## REQUIREMENT
Copy all the lines of the data that include the word "Maison".

## Collected data
◆ ◆ ◆ ◆ ◆

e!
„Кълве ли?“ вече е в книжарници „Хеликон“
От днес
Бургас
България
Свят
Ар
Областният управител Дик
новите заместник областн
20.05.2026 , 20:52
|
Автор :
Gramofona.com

◆ ◆ ◆ ◆ ◆

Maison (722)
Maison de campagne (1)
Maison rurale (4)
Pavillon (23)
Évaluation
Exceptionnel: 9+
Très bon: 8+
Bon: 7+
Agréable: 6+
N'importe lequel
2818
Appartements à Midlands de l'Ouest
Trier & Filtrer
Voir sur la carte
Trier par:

◆ ◆ ◆ ◆ ◆

## ANSWER BOX
Maison (722)
Maison de campagne (1)
Maison rurale (4)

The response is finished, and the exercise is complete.